◆ EXERCISE
Each line that holds the string "Ligasi" counts once. Say how many such lines the entries have, giving the number only.

◆ ENTRIES PROVIDED
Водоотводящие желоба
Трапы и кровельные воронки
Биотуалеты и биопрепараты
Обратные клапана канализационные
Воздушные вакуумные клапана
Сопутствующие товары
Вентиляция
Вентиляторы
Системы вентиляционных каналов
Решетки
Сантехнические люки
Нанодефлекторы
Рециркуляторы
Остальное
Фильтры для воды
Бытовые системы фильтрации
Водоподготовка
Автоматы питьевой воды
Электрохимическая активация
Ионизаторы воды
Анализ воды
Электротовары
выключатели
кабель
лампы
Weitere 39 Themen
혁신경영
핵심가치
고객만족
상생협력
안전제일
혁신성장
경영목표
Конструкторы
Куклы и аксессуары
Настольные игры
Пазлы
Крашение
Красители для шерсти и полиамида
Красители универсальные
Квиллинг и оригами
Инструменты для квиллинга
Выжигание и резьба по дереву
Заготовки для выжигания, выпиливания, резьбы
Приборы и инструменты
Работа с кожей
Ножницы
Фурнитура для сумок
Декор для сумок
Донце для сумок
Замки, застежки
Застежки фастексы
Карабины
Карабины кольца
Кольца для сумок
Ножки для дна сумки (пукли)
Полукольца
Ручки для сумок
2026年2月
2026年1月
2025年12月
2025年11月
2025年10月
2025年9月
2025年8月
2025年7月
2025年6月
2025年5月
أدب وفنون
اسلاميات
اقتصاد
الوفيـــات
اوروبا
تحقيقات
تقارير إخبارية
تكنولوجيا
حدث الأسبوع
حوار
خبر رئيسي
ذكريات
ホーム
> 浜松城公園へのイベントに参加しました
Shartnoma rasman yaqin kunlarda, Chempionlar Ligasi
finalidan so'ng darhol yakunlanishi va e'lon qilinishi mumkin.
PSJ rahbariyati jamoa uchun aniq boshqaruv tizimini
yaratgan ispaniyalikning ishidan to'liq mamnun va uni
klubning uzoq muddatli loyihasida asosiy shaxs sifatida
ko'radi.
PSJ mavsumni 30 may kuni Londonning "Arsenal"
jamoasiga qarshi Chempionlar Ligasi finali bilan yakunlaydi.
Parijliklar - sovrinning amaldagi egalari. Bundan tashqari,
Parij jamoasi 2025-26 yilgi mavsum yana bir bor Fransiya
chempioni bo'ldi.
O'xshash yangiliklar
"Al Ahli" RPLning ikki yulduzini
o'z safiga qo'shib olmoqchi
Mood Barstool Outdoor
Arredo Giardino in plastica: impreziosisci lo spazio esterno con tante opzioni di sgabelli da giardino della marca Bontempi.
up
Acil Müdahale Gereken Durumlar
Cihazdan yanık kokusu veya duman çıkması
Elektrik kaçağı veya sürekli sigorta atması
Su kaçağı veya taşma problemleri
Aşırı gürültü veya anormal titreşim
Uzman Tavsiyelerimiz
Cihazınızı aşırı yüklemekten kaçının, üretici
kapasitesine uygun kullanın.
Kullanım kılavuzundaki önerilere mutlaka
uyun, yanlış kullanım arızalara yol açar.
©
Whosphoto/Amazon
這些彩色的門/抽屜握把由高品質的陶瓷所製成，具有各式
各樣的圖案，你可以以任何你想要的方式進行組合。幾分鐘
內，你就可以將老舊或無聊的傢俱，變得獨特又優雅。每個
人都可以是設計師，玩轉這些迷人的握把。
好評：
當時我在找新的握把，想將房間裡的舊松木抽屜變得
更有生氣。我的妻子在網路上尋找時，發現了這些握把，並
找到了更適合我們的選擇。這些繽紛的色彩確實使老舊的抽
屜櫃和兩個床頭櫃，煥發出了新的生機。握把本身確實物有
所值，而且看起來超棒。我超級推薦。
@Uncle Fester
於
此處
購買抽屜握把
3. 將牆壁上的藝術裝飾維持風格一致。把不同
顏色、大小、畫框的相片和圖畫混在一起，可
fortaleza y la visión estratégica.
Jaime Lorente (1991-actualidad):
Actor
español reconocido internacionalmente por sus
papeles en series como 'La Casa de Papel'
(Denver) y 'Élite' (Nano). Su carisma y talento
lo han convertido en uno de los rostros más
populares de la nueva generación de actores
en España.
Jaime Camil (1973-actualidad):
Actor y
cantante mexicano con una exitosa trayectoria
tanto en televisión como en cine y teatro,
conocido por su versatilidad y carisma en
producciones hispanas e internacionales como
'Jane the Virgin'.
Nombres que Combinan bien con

◆ EXERCISE RESPONSE
2